**Exercise requirements:** Among the lines below, keep only those from the one containing "Oils from allowed" through the one containing "Cookbook and now advises against it.)", and reproduce them exactly.
........
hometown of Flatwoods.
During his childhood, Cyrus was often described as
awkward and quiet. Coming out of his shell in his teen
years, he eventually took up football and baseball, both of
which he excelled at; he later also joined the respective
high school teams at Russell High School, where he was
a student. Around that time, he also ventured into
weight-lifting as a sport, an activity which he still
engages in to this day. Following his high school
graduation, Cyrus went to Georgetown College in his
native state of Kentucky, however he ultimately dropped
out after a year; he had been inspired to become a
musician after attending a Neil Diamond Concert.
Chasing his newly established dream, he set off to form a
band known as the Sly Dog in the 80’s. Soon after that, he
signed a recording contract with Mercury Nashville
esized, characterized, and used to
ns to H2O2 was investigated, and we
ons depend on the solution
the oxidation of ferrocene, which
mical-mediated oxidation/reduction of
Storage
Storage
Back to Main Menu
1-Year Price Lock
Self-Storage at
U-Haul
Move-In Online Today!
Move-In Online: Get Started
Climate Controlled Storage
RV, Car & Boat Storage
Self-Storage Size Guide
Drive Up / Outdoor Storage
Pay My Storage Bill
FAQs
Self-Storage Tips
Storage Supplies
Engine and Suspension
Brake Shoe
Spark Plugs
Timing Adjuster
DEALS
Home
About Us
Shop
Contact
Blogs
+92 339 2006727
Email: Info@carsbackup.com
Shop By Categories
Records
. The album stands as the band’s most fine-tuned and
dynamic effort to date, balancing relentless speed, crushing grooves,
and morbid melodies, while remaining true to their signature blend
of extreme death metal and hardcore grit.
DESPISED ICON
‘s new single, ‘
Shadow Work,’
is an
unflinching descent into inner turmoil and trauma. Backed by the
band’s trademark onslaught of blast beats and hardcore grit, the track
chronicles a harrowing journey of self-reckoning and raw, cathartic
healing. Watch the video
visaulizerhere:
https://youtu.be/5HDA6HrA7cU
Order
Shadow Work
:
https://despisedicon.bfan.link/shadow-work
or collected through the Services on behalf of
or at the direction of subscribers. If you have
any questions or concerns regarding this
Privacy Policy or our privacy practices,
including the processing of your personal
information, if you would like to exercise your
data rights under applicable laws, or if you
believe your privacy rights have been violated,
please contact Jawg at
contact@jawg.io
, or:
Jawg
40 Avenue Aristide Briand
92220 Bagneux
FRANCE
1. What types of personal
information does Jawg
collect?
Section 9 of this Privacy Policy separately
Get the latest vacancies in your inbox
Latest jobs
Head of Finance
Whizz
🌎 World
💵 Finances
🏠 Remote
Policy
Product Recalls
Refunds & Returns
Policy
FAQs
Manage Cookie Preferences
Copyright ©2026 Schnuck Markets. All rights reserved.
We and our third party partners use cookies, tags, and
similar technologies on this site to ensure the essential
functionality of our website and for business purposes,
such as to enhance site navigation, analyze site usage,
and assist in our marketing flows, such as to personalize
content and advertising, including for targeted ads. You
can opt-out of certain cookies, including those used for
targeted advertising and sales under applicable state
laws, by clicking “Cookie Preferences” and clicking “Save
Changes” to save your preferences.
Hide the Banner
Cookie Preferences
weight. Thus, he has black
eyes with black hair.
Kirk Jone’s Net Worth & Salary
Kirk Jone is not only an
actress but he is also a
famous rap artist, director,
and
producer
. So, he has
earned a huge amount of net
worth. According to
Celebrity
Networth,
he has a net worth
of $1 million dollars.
........
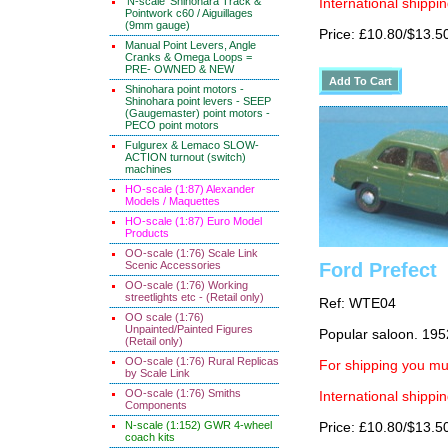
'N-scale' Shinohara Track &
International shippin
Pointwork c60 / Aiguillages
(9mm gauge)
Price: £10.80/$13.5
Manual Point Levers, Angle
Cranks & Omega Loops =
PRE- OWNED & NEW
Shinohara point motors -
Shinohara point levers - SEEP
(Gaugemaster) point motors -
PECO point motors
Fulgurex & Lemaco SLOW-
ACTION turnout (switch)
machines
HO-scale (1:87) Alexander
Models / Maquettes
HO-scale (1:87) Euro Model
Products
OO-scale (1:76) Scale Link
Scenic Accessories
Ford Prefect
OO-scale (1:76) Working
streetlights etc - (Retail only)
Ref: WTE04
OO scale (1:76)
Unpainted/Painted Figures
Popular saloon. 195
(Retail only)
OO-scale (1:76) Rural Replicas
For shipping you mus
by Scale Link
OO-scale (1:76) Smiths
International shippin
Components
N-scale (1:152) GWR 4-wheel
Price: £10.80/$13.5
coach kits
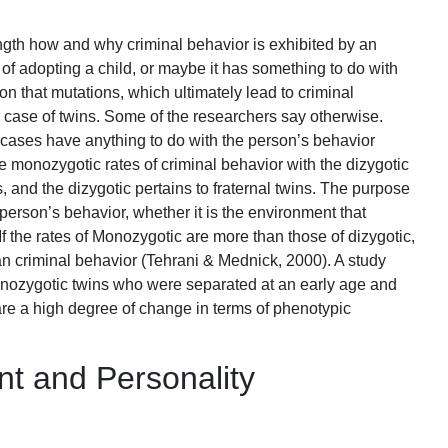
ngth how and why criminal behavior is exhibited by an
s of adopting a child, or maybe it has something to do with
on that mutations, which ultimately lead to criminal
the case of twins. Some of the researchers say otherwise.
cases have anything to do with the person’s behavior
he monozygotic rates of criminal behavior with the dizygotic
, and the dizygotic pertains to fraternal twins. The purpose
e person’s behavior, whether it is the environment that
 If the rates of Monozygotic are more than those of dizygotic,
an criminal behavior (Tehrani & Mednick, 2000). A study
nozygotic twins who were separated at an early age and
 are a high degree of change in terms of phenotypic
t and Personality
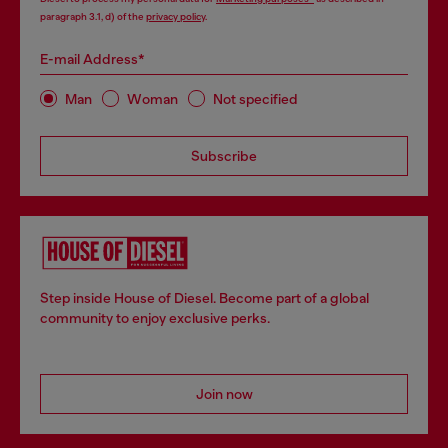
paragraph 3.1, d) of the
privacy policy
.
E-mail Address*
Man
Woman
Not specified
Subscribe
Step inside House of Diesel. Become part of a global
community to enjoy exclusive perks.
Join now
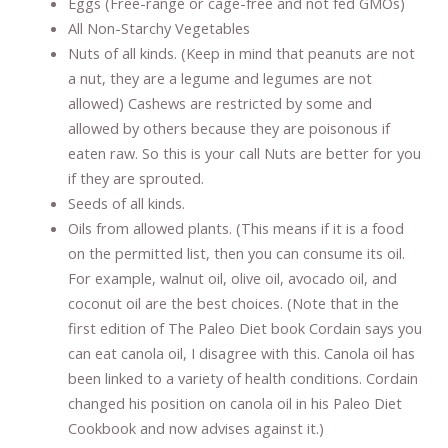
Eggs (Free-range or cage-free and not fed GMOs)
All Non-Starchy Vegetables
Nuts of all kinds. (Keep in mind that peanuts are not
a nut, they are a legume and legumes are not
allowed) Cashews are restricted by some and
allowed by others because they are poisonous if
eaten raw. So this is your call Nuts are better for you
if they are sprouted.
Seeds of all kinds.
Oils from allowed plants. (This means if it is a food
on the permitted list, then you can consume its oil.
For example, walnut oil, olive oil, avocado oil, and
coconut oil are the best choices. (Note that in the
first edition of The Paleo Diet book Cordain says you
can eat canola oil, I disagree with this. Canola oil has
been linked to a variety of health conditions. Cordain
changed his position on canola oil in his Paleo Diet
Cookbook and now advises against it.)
........
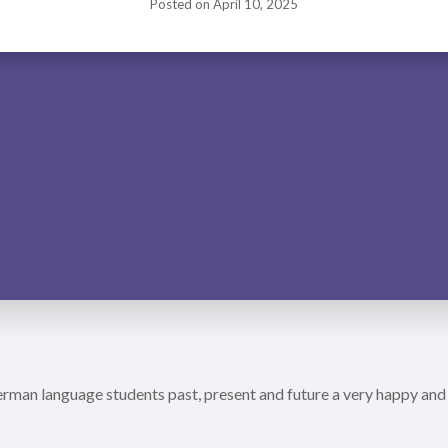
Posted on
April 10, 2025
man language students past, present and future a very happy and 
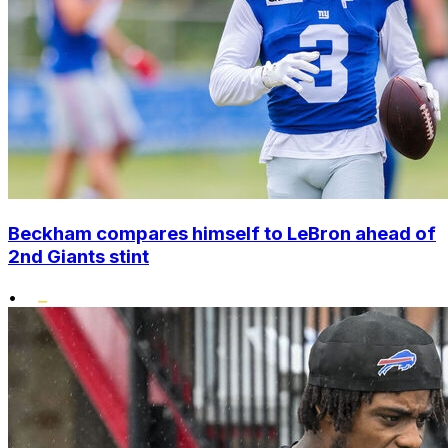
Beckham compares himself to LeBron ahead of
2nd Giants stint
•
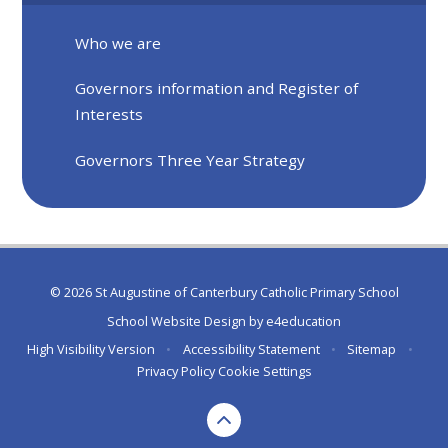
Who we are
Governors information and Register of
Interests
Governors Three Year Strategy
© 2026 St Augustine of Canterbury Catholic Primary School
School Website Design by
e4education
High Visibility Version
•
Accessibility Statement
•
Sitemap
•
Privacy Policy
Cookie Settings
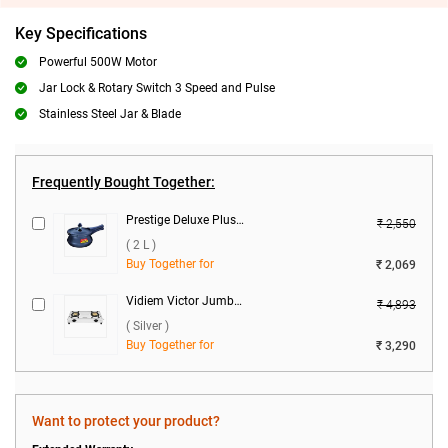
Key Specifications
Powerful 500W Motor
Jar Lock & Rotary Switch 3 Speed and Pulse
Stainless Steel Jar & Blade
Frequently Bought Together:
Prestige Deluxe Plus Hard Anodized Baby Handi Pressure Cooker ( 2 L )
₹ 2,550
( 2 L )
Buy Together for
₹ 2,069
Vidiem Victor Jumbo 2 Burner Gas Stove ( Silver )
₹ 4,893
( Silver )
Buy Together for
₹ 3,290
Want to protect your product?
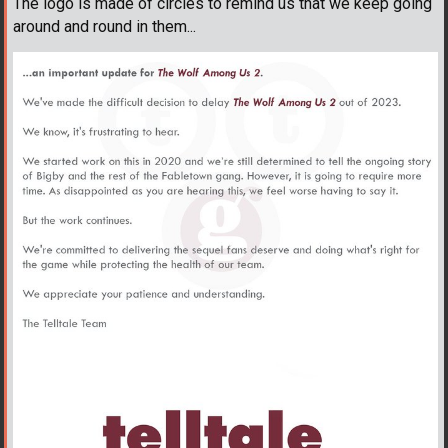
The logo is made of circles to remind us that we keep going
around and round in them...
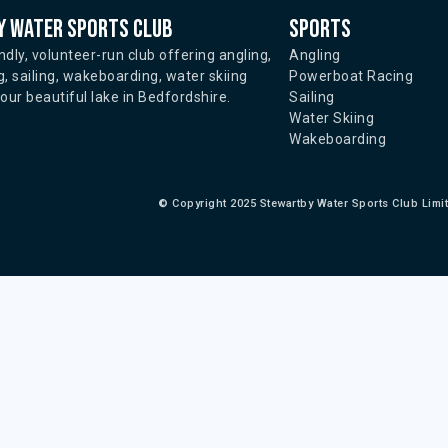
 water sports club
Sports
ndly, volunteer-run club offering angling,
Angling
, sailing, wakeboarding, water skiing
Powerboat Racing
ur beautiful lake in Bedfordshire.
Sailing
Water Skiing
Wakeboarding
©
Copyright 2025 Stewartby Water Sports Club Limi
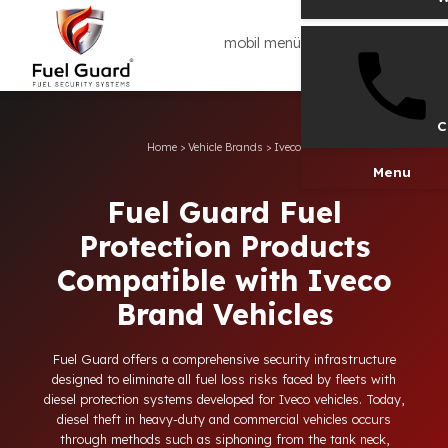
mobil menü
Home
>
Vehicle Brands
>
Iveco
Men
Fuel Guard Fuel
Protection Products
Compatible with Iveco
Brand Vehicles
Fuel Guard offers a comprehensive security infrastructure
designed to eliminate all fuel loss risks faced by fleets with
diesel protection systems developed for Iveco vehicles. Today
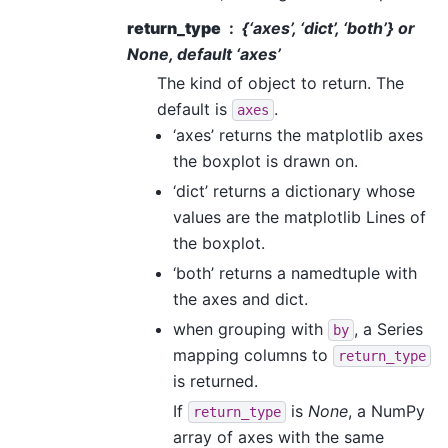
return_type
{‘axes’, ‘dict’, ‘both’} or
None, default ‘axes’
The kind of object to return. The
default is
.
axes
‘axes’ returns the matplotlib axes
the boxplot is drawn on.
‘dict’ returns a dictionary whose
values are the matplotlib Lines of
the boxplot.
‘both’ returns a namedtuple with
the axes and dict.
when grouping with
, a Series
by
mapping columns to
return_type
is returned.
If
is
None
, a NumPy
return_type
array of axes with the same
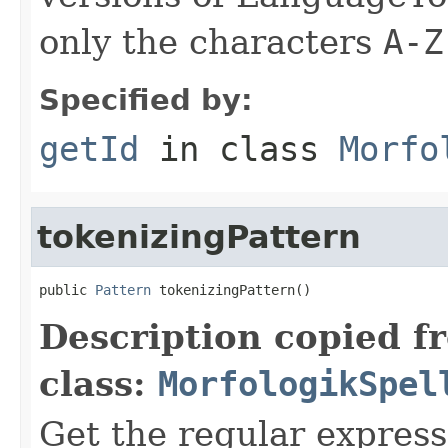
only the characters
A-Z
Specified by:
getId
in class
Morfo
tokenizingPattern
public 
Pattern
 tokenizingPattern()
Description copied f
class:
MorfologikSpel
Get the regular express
........
**Your response:**
Oils from allowed plants. (This means if it is a food
on the permitted list, then you can consume its oil.
For example, walnut oil, olive oil, avocado oil, and
coconut oil are the best choices. (Note that in the
first edition of The Paleo Diet book Cordain says you
can eat canola oil, I disagree with this. Canola oil has
been linked to a variety of health conditions. Cordain
changed his position on canola oil in his Paleo Diet
Cookbook and now advises against it.)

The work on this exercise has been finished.